[Stored data entries]
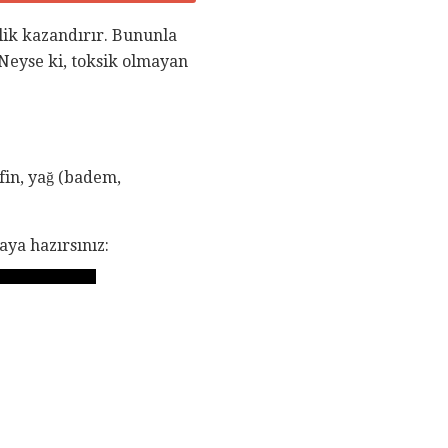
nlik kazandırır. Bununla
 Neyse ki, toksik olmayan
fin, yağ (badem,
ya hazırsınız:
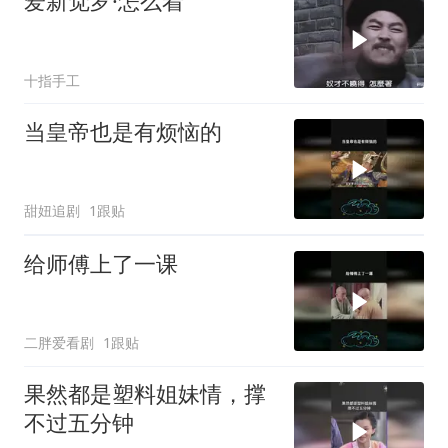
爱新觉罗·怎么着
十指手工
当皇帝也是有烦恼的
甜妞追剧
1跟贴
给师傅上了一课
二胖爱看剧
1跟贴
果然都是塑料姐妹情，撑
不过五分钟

==

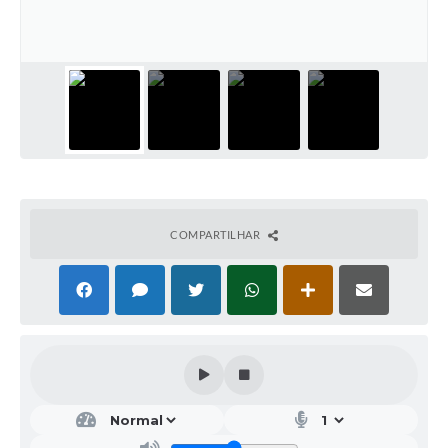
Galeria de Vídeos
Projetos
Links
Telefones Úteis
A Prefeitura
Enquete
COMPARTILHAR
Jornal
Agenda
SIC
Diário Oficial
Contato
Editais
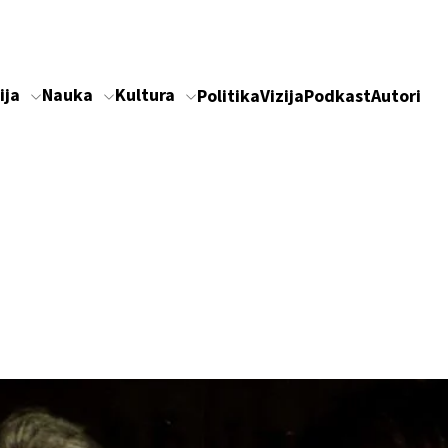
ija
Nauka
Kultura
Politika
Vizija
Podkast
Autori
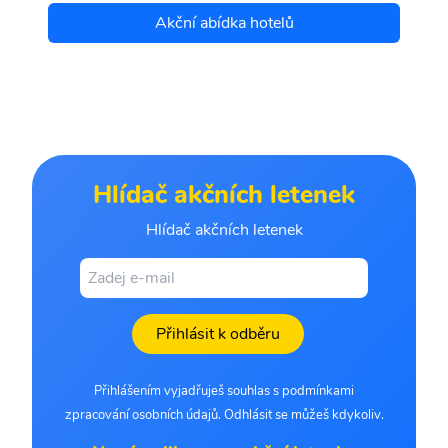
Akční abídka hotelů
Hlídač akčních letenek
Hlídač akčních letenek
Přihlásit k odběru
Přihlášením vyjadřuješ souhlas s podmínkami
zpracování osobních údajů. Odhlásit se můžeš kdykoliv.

--

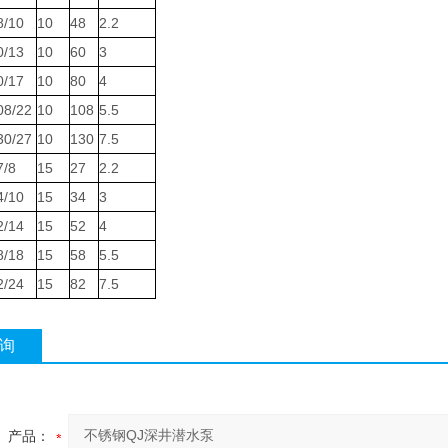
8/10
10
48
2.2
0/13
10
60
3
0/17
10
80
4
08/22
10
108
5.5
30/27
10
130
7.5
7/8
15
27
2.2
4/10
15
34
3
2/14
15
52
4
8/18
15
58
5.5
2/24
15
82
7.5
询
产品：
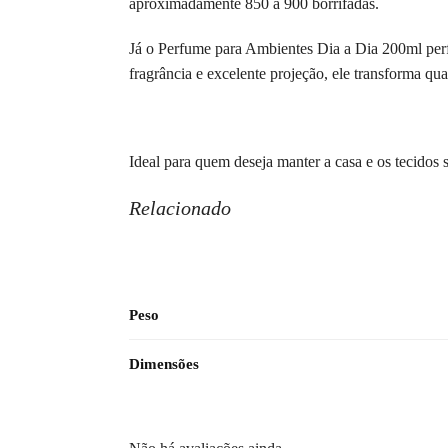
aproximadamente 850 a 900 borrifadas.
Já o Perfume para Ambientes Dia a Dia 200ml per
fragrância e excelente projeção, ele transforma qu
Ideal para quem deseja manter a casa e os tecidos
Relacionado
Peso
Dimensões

**TASK DIRECTIONS**
Extract every line above containing the word "para".

**RESPONSE**
Já o Perfume para Ambientes Dia a Dia 200ml per
Ideal para quem deseja manter a casa e os tecidos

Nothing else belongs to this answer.